Every line below containing the word "основі" should be found and copied.

+++ RECORD SET

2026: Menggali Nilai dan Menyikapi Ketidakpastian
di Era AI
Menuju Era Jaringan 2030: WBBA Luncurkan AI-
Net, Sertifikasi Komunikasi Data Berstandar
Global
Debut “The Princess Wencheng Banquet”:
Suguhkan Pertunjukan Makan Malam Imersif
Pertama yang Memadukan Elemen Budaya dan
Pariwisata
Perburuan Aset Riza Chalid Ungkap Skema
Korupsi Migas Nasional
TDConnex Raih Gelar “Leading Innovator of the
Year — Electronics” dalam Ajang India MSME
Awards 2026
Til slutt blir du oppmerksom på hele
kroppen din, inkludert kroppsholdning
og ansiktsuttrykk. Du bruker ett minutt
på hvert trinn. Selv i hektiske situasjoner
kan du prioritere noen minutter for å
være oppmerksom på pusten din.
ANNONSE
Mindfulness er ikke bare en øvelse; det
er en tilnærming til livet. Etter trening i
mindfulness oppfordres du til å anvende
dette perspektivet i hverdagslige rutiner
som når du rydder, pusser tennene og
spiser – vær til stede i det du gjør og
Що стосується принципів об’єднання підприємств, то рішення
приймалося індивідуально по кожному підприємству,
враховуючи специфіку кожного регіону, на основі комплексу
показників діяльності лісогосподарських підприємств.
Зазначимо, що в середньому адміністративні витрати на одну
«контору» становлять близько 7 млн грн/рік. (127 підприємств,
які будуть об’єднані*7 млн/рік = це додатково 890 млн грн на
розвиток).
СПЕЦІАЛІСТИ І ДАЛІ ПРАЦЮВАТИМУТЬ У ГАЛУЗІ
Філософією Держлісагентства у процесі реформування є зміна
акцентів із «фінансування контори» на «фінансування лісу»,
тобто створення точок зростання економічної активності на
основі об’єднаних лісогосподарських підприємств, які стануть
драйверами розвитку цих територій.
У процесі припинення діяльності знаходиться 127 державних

++++++
+++ RECORD SET

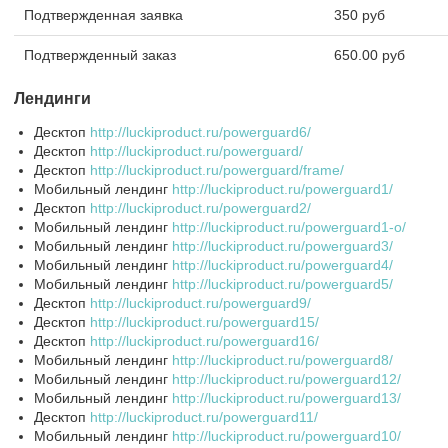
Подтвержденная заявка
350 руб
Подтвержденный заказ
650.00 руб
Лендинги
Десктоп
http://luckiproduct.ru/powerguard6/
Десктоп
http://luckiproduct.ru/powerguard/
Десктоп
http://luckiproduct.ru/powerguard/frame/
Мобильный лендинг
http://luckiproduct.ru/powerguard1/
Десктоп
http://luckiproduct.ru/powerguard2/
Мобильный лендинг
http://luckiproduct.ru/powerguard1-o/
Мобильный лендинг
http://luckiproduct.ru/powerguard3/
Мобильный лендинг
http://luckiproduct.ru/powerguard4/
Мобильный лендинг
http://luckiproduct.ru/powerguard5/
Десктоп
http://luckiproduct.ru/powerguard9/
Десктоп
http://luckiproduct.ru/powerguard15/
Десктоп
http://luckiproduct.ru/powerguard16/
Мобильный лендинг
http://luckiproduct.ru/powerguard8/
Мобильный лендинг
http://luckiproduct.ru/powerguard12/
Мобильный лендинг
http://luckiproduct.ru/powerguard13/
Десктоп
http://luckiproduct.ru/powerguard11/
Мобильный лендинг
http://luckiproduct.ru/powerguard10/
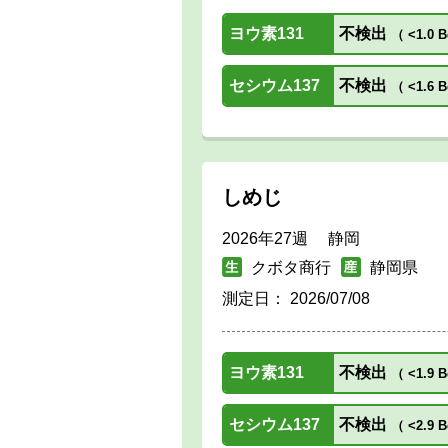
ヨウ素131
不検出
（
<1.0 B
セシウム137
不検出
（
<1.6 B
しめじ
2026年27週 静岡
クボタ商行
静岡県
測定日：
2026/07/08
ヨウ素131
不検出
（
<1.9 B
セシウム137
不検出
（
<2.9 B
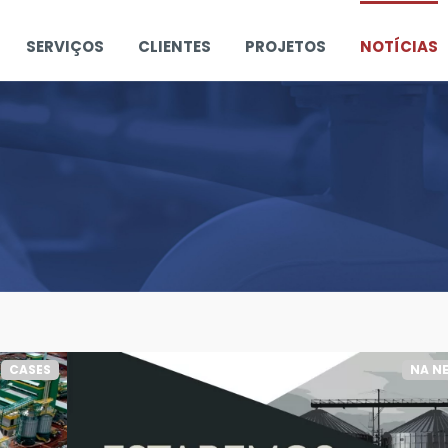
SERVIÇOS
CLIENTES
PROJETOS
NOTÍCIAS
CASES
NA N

++++++
+++ RECORD SET

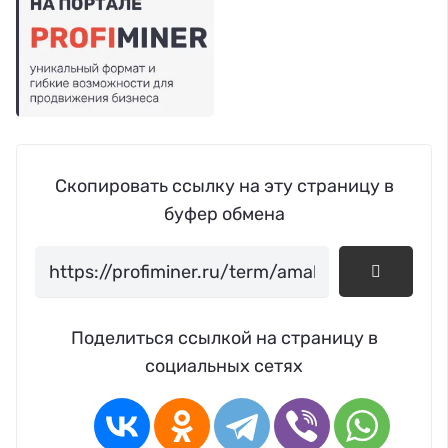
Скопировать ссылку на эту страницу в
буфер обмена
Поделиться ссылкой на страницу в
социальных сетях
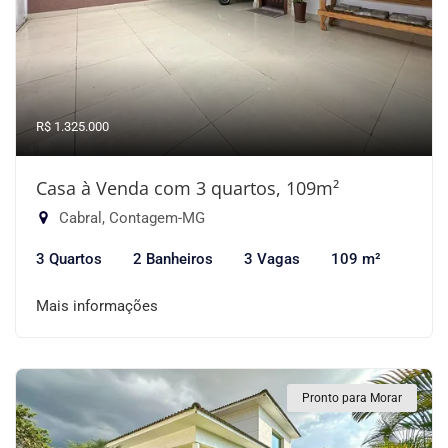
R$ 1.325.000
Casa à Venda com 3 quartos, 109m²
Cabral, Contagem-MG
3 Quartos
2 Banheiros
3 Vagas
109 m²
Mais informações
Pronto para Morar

++++++

• [YOUR SOLUTION]:
враховуючи специфіку кожного регіону, на основі комплексу
основі об’єднаних лісогосподарських підприємств, які стануть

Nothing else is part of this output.